› Por Sandra Russo
El humor político televisivo funciona siempre y funciona mucho en todas partes, en cualquier época. El humor político es uno de los síntomas más fuertes de libertad de expresión. Las dictaduras no toleran el humor político. No se quejan de él. No lo refutan. Lo prohíben. En estos días se pudieron ver, como parte del operativo de prensa montado alrededor de Gran Cuñado, imágenes de archivo de muchos de los imitadores que en los últimos años tomaron rasgos físicos y muletillas de presidentes o ministros. Cuando esas caricaturas audiovisuales superaron en visibilidad a quienes las habían inspirado, después el hombre o las mujeres reales parecían a su vez imitadores de su propia imitación.
La imitación ha sido tomada durante estas últimas décadas, genéricamente, como humor político. Pero en el territorio fundante del humor político televisivo sigue reinando Tato Bores, cuya herramienta nunca fue la imitación, sino el lenguaje. Sus monólogos eran radiografías caricaturescas de la realidad que los espectadores palpaban en la realidad. El talento de Tato radicaba en correr de registro la realidad, en leerla en modo oblicuo. El humor brotaba en las contradicciones, en los remates descolocados, en la incertidumbre del monologuista, en las complicidades con el público.
Estamos muy lejos de encontrar otro Tato Bores. Estamos lejos, también, de que la televisión de hoy le dé cabida a un talento como fue Tato Bores, si es que asomara. Hoy el rasgo principal del humor político consiste en simplificar el género, que siempre funciona tanto, con caricaturas vivientes que emiten muletillas y son festejadas cuando el público “reconoce” al personaje real.
La televisión de hoy no permitiría un emergente, si lo hubiera, del humor político que cultivó Tato Bores, cuando todavía la televisión no había desarrollado y puesto en marcha todos sus atributos de manipulación política. Las nominaciones y sentencias de un presunto “voto telefónico” no fueron tales, porque el programa fue grabado.
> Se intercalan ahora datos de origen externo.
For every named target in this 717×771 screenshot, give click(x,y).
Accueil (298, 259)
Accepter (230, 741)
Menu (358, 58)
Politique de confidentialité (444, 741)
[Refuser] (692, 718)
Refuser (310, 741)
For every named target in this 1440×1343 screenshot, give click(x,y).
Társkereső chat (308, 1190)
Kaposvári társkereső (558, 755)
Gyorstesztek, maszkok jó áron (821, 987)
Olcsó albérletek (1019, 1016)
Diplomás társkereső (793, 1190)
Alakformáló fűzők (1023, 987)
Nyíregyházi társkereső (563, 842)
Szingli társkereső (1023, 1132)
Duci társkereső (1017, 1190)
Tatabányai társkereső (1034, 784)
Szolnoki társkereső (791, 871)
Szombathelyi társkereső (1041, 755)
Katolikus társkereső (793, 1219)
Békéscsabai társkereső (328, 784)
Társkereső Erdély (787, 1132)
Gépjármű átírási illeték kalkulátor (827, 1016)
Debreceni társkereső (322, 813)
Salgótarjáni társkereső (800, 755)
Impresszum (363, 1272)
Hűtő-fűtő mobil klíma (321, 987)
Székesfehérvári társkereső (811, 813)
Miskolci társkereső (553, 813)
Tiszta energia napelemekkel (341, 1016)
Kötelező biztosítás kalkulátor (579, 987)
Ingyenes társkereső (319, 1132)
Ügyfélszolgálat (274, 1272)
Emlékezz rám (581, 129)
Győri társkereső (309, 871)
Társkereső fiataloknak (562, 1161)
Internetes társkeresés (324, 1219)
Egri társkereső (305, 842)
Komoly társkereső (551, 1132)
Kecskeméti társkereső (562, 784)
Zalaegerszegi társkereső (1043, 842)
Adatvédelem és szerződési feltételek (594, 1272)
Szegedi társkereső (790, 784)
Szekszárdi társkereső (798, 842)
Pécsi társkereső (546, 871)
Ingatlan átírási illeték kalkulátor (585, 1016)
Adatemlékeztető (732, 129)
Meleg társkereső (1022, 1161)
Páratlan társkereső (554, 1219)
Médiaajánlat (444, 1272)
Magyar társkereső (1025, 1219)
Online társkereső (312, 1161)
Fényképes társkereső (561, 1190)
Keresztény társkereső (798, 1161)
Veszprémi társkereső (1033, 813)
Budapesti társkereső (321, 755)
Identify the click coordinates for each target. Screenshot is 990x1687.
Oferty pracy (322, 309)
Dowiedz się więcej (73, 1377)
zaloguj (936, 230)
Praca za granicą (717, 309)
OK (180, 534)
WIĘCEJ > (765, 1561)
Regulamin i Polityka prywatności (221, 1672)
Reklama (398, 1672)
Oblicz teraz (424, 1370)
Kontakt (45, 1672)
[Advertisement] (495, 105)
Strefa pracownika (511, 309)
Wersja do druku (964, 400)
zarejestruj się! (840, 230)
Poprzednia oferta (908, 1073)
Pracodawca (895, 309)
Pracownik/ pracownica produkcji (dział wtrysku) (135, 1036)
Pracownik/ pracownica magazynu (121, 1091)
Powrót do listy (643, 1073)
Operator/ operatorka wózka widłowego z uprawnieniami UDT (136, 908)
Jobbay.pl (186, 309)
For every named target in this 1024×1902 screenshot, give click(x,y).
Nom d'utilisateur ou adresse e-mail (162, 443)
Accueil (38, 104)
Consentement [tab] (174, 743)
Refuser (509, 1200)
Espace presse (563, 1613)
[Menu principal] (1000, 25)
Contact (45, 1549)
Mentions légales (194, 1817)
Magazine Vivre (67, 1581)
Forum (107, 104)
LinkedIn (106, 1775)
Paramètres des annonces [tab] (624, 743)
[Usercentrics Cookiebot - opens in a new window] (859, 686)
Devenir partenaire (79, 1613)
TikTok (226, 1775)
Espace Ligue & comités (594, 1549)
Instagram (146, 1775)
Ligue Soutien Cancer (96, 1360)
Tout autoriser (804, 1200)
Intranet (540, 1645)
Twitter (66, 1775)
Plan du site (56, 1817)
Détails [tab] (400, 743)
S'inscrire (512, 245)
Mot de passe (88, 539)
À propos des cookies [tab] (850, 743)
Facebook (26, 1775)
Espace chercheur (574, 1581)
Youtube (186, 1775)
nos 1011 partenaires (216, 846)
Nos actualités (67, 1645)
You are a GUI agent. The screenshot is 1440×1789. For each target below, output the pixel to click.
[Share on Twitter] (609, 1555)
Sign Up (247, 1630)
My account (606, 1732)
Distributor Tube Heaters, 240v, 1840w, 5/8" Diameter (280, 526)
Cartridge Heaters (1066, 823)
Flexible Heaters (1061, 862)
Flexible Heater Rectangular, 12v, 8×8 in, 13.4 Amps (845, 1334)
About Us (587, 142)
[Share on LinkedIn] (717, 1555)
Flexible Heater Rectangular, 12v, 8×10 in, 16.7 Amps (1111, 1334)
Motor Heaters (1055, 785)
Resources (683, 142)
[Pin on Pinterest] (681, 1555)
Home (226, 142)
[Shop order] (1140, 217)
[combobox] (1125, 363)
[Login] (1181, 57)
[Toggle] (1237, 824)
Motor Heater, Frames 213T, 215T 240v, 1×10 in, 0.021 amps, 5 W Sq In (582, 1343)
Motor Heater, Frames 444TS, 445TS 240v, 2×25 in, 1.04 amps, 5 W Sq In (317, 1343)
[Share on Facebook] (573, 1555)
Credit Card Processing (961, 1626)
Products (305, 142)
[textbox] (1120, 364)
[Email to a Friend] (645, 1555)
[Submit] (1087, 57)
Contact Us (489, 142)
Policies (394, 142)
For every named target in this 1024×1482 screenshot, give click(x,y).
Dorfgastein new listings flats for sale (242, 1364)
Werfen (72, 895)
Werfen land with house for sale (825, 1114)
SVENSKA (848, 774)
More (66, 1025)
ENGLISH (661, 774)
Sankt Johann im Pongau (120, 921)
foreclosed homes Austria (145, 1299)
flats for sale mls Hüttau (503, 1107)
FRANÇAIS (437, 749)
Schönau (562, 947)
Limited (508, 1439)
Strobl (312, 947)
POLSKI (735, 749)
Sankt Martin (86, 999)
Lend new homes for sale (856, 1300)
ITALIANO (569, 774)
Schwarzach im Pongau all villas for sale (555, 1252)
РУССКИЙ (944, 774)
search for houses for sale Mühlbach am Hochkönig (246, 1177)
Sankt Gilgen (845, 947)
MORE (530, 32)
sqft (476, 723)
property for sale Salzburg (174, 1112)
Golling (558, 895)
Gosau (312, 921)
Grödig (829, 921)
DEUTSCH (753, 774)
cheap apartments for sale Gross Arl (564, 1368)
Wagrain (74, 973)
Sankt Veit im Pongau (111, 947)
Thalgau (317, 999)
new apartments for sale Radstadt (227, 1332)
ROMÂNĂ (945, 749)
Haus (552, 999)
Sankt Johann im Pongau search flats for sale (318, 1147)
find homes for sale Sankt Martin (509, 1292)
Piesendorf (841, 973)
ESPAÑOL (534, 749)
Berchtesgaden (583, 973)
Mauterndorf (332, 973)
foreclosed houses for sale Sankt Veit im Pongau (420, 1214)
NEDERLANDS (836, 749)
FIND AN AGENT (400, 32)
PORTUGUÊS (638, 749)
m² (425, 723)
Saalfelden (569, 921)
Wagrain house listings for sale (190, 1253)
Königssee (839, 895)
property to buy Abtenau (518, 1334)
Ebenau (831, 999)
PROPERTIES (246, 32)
Pero el “Cristina, estás sentenciada” quedó vibrando como un veredicto, cuando fue nada más que un gag de producción, un remate del guión.
¿Cuánta libertad de prensa habrá en los canales de televisión ahora? ¿Cuánta mutiplicidad de ideas, que es lo que supone la libertad de prensa, se estará convirtiendo en una sola voz continua que ve las cosas de un solo punto de vista? ¿Hasta qué punto en América alguien puede ser crítico con Francisco de Narváez y en Canal 13 con Reutemann o un gran ruralista? La televisión, como gran parte de las emisoras de radio, se han convertido en dispositivos de disciplinamiento de la opinión pública. No hay voces discordantes ni periodistas molestos para el discurso hegemónico de los grandes y pequeños grupos.
La operación de Tinelli, esta vez, cruza del 13 a América, todos los días, sin falta, con Jorge Rial midiendo el minuto a minuto de Gran Cuñado y dando los resultados como si fuesen los electorales. Así, la televisión es nuevamente su propia caja de resonancia, más potente que cualquier spot, más impune que cualquier spot, más perversa que cualquier spot. El discurso que no tienen los personajes de Gran Cuñado se lo ponen las decenas de conductores y presentadores que al día siguiente comentan Gran Cuñado.
El vertiginoso, consistente monólogo de Tato se ha convertido en una masa informe de comentarios sobre el programa de Tinelli que se incrusta en el aire que respiramos todos, los que elegimos ver o no ver ese programa. La masa de comentarios es una nube discursiva de la alta densidad de boludeces y prejuicios. Ese es el texto del humor político de Gran Cuñado. La resaca de comentarios gomazos que distraen la atención del público de los discursos reales de los protagonistas.
Tato Bores nunca se alejaba de los discursos reales de los protagonistas. Precisamente a la inversa, su disparador era la palabra que había quedado flotando, la interpretación de un conflicto, los temas que eran de máximo interés en cada época. Tato Bores hacía un humor político que partía del respeto íntimo del actor a la política y un testimonio de su fe democrática. Lo de Tinelli es más Tinelli, una vuelta de página más del universo gomazo en el que todo y todos son lo mismo, materia prima de minuto a minuto, pasto para el chiste que circula como si quien lo emite fuera un desodorante de ambiente colectivo. Pero el problema es que Tinelli es parte de la polución.